Tepper School of Business students, faculty, alumni and staff were dressed for the occasion as they packed Pittsburgh’s elegant Carnegie Music Hall for the 2014 Welcome and Awards Reception. Held August 24, the event drew second-years excited to return and first-years eager to begin, ready for the start of class the following morning.

“The Welcome and Awards Reception allows us to reconnect and welcome our incoming graduate students into the Tepper School community,” said Dean Robert Dammon in opening the evening’s festivities, “and also gives us the opportunity to recognize and celebrate the exceptional achievements and outstanding service of our current students and alumni.”

Along with the 2014 Alumni Awards, four outstanding students were honored:

  • Arjun V. Gokhale Spirit Award – Monique Hutcherson, MBA ’15
  • McGowan Fellowship Award – Amanda Olar, MBA ’15
  • Part-time MBA Academic Achievement Award – Naveen Gupta, MBA ’15
  • Henry Ford II Scholarship Award – Tyler Deschamps, MBA ’15

The evening’s keynote speaker and Alumni Achievement Award honoree, Marc Onetto, MSIA ’75, later took the podium to impart his invaluable insight with humor and humility.

Onetto’s remarkably distinguished career includes serving as the top operations executive for two of the most renowned business leaders of our time, GE’s Jack Welch and Amazon’s Jeff Bezos, as well as revolutionizing manufacturing with his ‘Made Next to the Consumer’ theory. His tireless advocacy of the Tepper School and its graduates enabled Amazon to become the top recruiter at the Tepper School (and Carnegie Mellon).

His dedication to the school also includes MBA fellowship support and service on the Business Board of Advisors since 2007, as well as attending and hosting countless events for the alumni, students, staff and faculty of the Tepper School community.

Onetto commented on the unprecedented rate of change he’d experienced over his 41-year career and credited his education with helping him to meet it successfully.

Noting his expectation of continued – likely accelerated change – he outlined four fundamentals learned at the Tepper School, “useful for the next 41 years of change.”

1.      Number one –play according to the rules of the game. Stay honest. Don’t cheat. There’s only black and white. If you think it’s gray, it’s black.
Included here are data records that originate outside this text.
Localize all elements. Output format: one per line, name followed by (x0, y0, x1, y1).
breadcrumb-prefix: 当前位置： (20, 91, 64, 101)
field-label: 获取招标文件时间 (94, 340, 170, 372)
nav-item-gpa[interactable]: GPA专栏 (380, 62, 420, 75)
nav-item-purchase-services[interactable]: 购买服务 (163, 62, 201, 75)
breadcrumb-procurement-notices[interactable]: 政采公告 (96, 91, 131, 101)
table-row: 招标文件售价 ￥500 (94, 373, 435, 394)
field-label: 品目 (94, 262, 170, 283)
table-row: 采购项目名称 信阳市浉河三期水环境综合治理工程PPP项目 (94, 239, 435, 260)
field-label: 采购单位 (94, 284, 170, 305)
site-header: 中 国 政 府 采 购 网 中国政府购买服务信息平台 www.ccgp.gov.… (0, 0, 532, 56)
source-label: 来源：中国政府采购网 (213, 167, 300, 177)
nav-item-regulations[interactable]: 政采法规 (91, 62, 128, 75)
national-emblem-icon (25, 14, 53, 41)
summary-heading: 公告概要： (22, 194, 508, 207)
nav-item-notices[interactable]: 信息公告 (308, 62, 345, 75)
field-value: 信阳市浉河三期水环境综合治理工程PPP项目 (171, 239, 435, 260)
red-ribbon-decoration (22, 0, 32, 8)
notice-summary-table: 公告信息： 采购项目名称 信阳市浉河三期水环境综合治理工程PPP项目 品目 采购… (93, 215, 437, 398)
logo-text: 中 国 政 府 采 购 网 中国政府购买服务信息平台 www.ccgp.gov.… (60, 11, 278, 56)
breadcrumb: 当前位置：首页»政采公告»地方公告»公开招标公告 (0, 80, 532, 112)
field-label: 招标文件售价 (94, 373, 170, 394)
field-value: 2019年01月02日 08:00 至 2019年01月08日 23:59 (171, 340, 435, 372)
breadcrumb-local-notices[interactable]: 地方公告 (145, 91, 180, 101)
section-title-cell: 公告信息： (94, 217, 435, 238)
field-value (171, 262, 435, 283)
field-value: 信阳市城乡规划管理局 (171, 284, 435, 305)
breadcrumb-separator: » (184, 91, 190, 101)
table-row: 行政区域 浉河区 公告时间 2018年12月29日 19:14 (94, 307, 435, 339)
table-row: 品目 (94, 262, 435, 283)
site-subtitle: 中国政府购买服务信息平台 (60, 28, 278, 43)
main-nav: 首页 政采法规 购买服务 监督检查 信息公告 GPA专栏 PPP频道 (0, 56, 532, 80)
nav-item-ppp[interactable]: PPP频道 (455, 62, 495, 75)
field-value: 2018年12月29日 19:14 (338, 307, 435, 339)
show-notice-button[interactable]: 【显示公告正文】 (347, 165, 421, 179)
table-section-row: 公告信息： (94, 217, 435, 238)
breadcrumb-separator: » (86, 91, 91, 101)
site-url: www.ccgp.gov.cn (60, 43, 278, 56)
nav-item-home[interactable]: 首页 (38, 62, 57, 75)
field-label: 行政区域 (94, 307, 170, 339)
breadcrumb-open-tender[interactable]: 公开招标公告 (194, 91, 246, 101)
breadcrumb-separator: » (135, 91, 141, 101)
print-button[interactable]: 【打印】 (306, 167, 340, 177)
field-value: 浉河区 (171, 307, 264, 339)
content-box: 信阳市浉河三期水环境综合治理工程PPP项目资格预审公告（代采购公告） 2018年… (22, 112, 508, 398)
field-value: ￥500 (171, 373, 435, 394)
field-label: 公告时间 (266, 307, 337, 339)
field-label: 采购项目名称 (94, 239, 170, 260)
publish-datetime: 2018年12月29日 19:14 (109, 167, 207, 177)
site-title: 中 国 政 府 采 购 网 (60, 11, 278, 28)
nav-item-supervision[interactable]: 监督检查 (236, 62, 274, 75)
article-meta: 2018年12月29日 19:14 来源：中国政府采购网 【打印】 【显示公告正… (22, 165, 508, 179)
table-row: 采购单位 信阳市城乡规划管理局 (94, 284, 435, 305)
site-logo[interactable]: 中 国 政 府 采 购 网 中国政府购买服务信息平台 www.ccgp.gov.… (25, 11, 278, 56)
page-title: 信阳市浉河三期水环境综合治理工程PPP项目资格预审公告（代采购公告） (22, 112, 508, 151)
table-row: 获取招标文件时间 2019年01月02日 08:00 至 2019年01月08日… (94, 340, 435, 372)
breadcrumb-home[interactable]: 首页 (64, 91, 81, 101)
2.   Global teamwork. I learned to work with people very different from me, people from all over the world. Through my career, I worked with people from 32 countries.

3.   Accounting. It’s so important. If you want to play the game and play it honestly, you’d better understand how to keep score.

4.   A quantitative approach to business. That has been clearly at the heart of my success and my achievements. At Amazon, I could challenge them, I could lead them because of what I learned here – the quantitative approach to business. 

“Sometimes they call us a geek school,” Onetto said with a smile. “But the geeks are now ruling the world and with the innovation and progress ahead of us, I believe will do so for a while.” The room burst into rousing cheers.

“You are going to be amongst them because you will know how to manage success quantitatively,” he added in closing. “What you are going to learn here will be instrumental. I wish you the best of success in life.”

Following Onetto’s remarks, the group adjourned to a festive reception. A number of second-years gathered around Monique Hutcherson to offer their congratulations, ready to mingle with the incoming class.

“The Tepper School community is very important to all of us,” said Hutcherson. “We try our best to really help each other.”

“I believe it’s an obligation to help the class before me,” agreed Horacio Munoz, MBA ’15. “It’s part of the culture here. Cooperation is key to the smaller nature of the school.”

“It’s our first opportunity to welcome the first-years to the family,” added Grant Stewart, MBA ’15. “It’s like the first true family reunion for us.”